### The problem
Instruction for the entries that follow: retype exactly the lines from the line with "gender ideology??" to the line with "There are some parents who—no matter", both included, and omit all others.

Saved entries
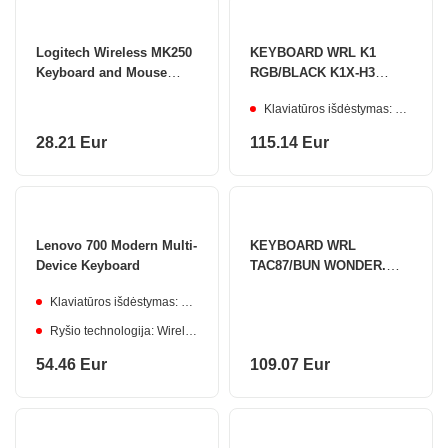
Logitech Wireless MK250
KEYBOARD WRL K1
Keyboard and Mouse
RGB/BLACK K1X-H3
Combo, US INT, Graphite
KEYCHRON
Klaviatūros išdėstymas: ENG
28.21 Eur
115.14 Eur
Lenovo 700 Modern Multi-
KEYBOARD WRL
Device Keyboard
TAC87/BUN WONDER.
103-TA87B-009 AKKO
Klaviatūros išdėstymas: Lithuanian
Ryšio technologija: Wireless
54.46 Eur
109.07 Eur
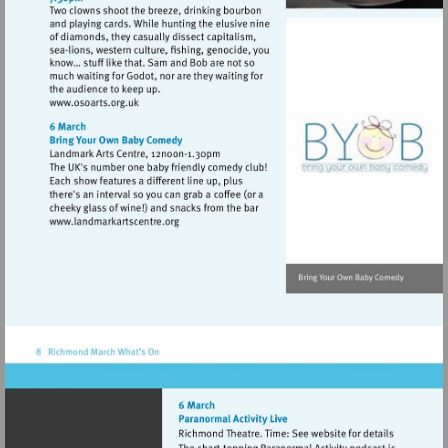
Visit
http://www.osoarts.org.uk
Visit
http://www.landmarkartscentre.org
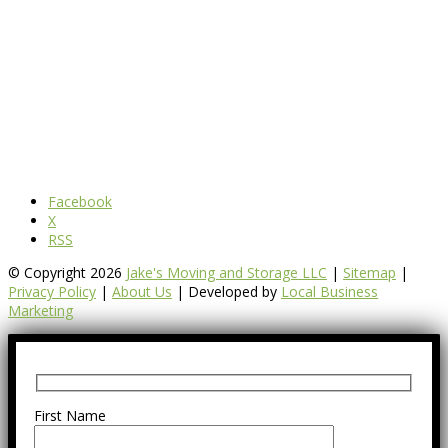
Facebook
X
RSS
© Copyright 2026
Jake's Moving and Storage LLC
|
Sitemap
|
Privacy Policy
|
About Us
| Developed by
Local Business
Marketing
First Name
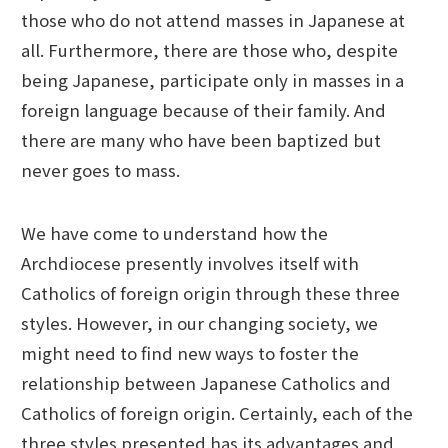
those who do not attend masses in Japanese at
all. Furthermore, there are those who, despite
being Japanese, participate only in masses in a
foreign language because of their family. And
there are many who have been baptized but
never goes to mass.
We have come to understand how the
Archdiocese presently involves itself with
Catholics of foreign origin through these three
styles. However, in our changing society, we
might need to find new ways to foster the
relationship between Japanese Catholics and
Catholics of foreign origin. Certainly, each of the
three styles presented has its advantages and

* * *

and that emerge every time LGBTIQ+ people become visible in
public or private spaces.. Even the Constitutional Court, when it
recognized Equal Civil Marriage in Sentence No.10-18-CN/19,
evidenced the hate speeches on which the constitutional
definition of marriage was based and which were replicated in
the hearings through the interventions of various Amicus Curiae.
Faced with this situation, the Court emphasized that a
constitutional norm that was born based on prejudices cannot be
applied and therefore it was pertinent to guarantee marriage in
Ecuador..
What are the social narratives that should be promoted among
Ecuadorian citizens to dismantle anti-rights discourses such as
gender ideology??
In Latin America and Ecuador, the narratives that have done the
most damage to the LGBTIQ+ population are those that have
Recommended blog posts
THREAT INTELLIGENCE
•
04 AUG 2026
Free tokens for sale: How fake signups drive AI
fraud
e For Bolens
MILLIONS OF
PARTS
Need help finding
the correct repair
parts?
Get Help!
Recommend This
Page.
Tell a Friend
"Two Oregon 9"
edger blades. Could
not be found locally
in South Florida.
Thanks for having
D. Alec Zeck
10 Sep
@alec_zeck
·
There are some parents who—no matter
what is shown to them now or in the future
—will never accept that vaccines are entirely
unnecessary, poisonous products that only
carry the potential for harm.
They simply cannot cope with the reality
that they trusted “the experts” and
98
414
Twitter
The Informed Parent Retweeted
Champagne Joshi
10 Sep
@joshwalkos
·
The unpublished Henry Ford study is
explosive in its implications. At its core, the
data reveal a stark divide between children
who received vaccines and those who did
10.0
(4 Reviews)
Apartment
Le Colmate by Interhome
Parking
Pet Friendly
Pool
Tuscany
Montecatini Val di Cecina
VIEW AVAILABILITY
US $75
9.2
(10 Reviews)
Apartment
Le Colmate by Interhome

* * *

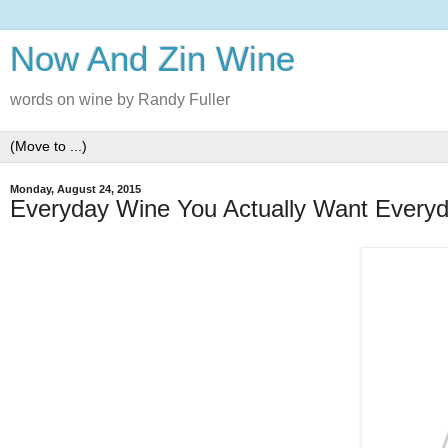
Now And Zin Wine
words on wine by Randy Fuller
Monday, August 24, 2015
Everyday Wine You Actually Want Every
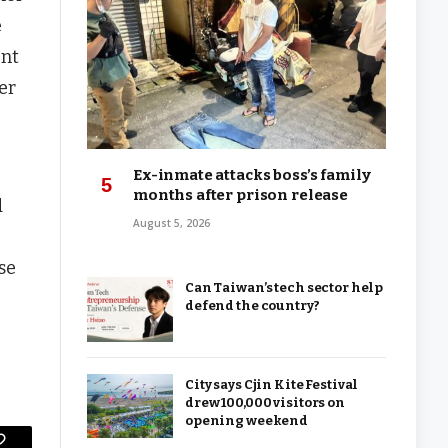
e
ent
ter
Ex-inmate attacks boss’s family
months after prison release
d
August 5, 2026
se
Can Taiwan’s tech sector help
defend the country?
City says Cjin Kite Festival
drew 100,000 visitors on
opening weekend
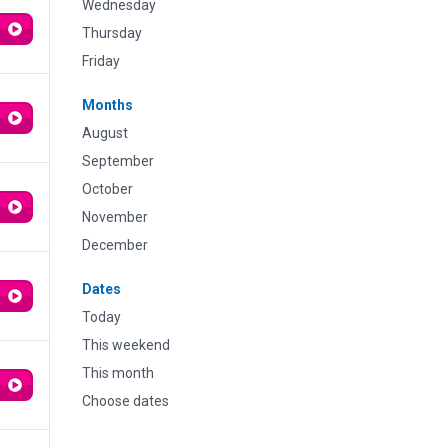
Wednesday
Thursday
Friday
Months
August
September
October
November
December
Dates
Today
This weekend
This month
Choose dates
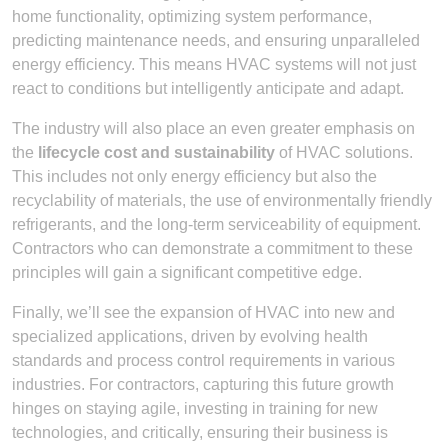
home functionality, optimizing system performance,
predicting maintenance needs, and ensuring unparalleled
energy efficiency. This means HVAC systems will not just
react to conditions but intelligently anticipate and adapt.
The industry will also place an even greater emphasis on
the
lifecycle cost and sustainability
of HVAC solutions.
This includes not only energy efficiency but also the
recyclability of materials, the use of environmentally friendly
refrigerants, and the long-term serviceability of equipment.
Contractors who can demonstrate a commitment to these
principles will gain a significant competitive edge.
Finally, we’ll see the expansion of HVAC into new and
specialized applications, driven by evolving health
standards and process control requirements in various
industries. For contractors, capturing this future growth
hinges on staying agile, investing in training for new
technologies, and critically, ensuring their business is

### Your response
gender ideology??
In Latin America and Ecuador, the narratives that have done the
most damage to the LGBTIQ+ population are those that have
Recommended blog posts
THREAT INTELLIGENCE
•
04 AUG 2026
Free tokens for sale: How fake signups drive AI
fraud
e For Bolens
MILLIONS OF
PARTS
Need help finding
the correct repair
parts?
Get Help!
Recommend This
Page.
Tell a Friend
"Two Oregon 9"
edger blades. Could
not be found locally
in South Florida.
Thanks for having
D. Alec Zeck
10 Sep
@alec_zeck
·
There are some parents who—no matter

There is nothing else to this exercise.